Frequently Asked Questions

What should mobile device management be able to do?

Mobile device management should be able to enroll devices at scale (zero-touch), enforce security policies (encryption, passcodes, VPN), distribute and manage applications, monitor device health and compliance, execute remote actions (lock, wipe, restart, view), support BYOD data separation, maintain audit trails, integrate with identity providers, automate patching, support kiosk mode, enforce content filtering and DLP controls, and provide geofencing and location-based policies. These 12 capabilities represent the minimum viable feature set for enterprise MDM.

What MDM capabilities does CJIS require?

CJIS requires advanced authentication (MFA minimum), encryption at rest and in transit, centralized audit logging of all CJI access, session timeouts, role-based access control, media protection (remote wipe), physical protection (device tracking), and timely patch management. These requirements map directly to MDM capabilities 2, 5, 7, 8, 9, and 12 in the checklist above.

How many capabilities should an MDM solution include?
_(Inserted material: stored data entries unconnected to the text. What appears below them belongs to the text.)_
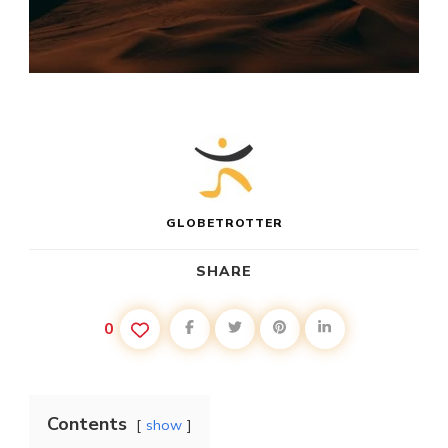
GLOBETROTTER
SHARE
0
Contents
show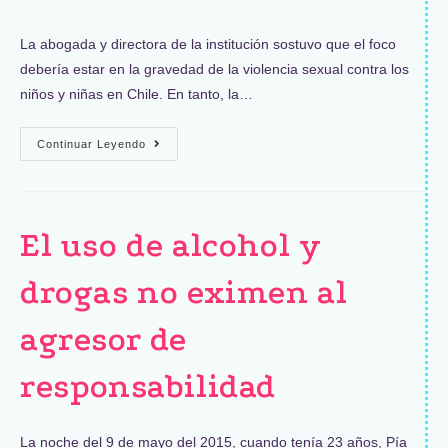
La abogada y directora de la institución sostuvo que el foco
debería estar en la gravedad de la violencia sexual contra los
niños y niñas en Chile. En tanto, la…
Continuar Leyendo
El uso de alcohol y
drogas no eximen al
agresor de
responsabilidad
La noche del 9 de mayo del 2015, cuando tenía 23 años, Pía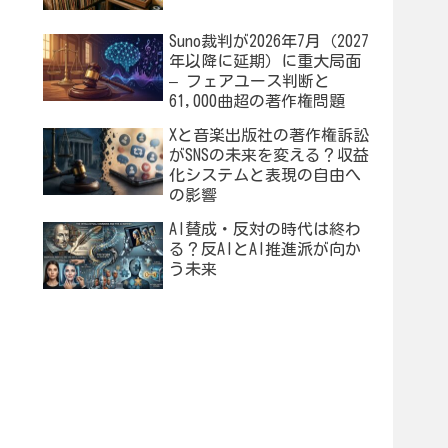
Suno裁判が2026年7月（2027
年以降に延期）に重大局面
– フェアユース判断と
61,000曲超の著作権問題
Xと音楽出版社の著作権訴訟
がSNSの未来を変える？収益
化システムと表現の自由へ
の影響
AI賛成・反対の時代は終わ
る？反AIとAI推進派が向か
う未来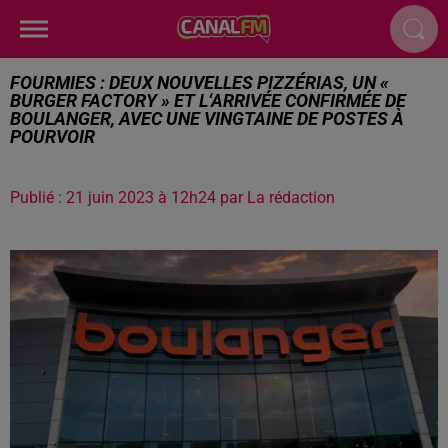
FOURMIES : DEUX NOUVELLES PIZZÉRIAS, UN «
BURGER FACTORY » ET L‘ARRIVÉE CONFIRMÉE DE
BOULANGER, AVEC UNE VINGTAINE DE POSTES À
POURVOIR
Publié : 21 juin 2023 à 12h24 par La rédaction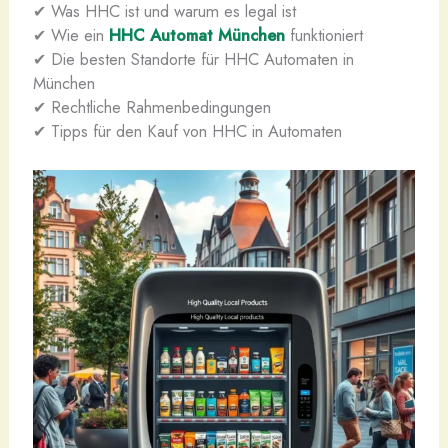
✔ Was HHC ist und warum es legal ist
✔ Wie ein
HHC Automat München
funktioniert
✔ Die besten Standorte für HHC Automaten in
München
✔ Rechtliche Rahmenbedingungen
✔ Tipps für den Kauf von HHC in Automaten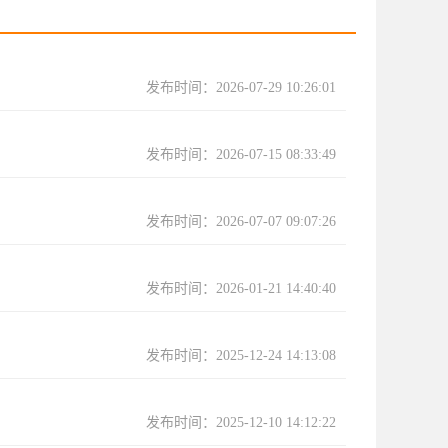
发布时间：2026-07-29 10:26:01
发布时间：2026-07-15 08:33:49
发布时间：2026-07-07 09:07:26
发布时间：2026-01-21 14:40:40
发布时间：2025-12-24 14:13:08
发布时间：2025-12-10 14:12:22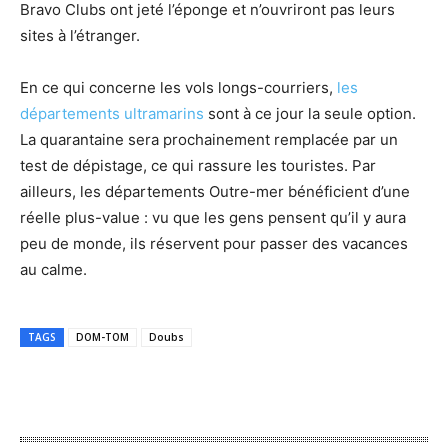
Bravo Clubs ont jeté l’éponge et n’ouvriront pas leurs
sites à l’étranger.
En ce qui concerne les vols longs-courriers,
les
départements ultramarins
sont à ce jour la seule option.
La quarantaine sera prochainement remplacée par un
test de dépistage, ce qui rassure les touristes. Par
ailleurs, les départements Outre-mer bénéficient d’une
réelle plus-value : vu que les gens pensent qu’il y aura
peu de monde, ils réservent pour passer des vacances
au calme.
TAGS
DOM-TOM
Doubs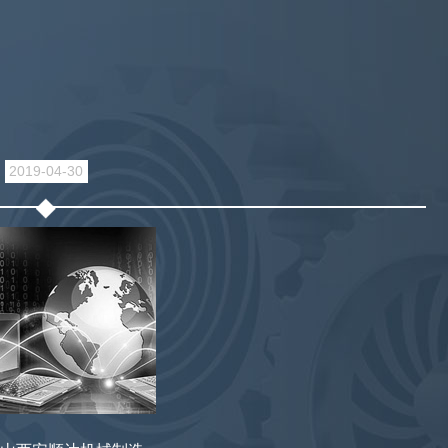
2019-04-30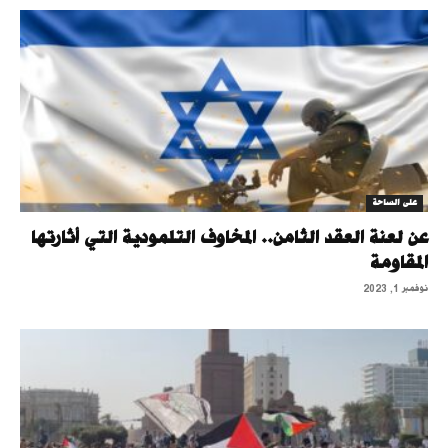
على الساحة
عن لعنة العقد الثامن.. المخاوف التلمودية التي أثارتها
المقاومة
نوفمبر 1, 2023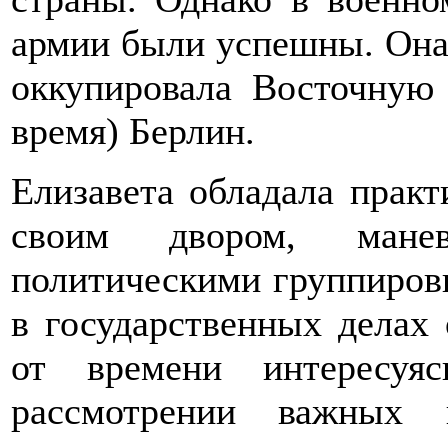
армии были успешны. Она 
оккупировала Восточную
время) Берлин.
Елизавета обладала прак
своим двором, мане
политическими группировк
в государственных делах
от времени интересуя
рассмотрении важных 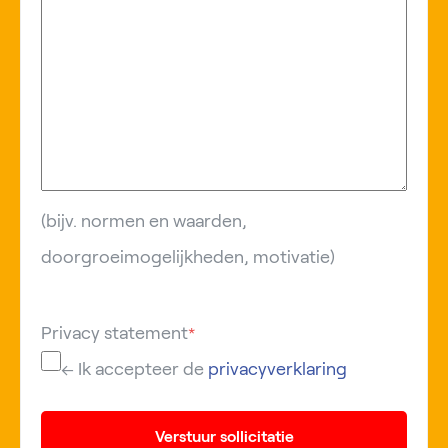
(bijv. normen en waarden,
doorgroeimogelijkheden, motivatie)
Privacy statement
*
← Ik accepteer de
privacyverklaring
Verstuur sollicitatie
An enterprise-grade MDM solution should include all 12 core capabilities as a baseline. Differentiation between vendors comes from deployment flexibility (cloud, on-premises, hybrid), pricing models (per-device vs per-user, feature gating vs all-inclusive), platform coverage depth, and unique capabilities such as offline device management.

What is the difference between MDM features and MDM capabilities?

Features are specific functions within the software — a button, a configuration screen, a report type. Capabilities are what the system can accomplish across those features — the ability to enroll devices at scale, enforce encryption, and wipe a device remotely. Capabilities matter for procurement and requirements documents. Features matter for implementation and daily operations.

Which MDM capabilities matter most for BYOD?

For BYOD programs, four capabilities are critical: data separation (work profiles and containerization to isolate corporate from personal data), per-app VPN (encrypting only corporate app traffic without routing personal browsing through the VPN), selective wipe (removing corporate data on offboarding without touching personal content), and identity provider integration (ensuring access is tied to the employee’s organizational account, not the device itself).